Nos ha enviado a algunos tipos excepcionales como Buda, o Cristo,
o Mahoma, o mi tía Sofi, para que nos digan que nos portemos bien.
Pero esto a él no le preocupa mucho: nos conoce. Sabe que el pez
grande se traga el chico, que la lagartija grande se traga a la
pequeña, que el hombre se traga el hombre. Y por eso inventó la
muerte: para que la vida
-no tú ni yo-, la vida, sea para siempre.
Ahora los cientificos salen con su teoría del Big Bang... Pero
¿qué importa si el universo se expande interminablemente o se
contrae? Esto es asunto sólo para agencias de viajes.

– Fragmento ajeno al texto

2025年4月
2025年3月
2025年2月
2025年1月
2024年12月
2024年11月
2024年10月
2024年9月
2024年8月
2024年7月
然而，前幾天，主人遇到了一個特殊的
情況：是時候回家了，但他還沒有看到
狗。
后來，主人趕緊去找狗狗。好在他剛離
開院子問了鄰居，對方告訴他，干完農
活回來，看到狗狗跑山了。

A mí me encanta Dios. Ha puesto orden en las galaxias y distribuye
bien el tránsito en el camino de las hormigas. Y es tan juguetón y
travieso que el otro día descubrí que ha hecho
-frente al ataque de
los antibióticos- ¡bacterias mutantes!
Viejo sabio o niño explorador, cuando deja de jugar con sus
soldaditos de plomo de carne y hueso, hace campos de flores o pinta
el cielo de una manera increíble.
Mueve una mano y hace el mar, mueve otra y hace el bosque. Y cuando
pasa por encima de nosotros, quedan las nubes, pedazos de su aliento.

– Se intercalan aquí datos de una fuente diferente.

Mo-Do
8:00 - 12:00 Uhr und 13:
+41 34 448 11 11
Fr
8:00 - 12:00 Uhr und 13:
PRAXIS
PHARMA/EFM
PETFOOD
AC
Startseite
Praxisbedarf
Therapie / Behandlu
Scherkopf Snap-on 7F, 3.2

Dicen que a veces se enfurece y hace terremotos, y manda tormentas,
caudales de fuego, vientos desatados, aguas alevosas, castigos y
desastres. Pero esto es mentira. Es la tierra que cambia -se agita
y crece- cuando Dios se aleja.
Dios siempre está de buen humor. Por eso es el preferido de mis amigos,
el más cercano de mis hermanos, la mujer más amada, el perrito y la
pulga, la piedra más antigua, el pétalo más tierno, el aroma más dulce,
la noche insondable, el borboteo de luz, el manantial que soy.
A mí me gusta, a mí me encanta Dios. Que Dios bendiga a Dios.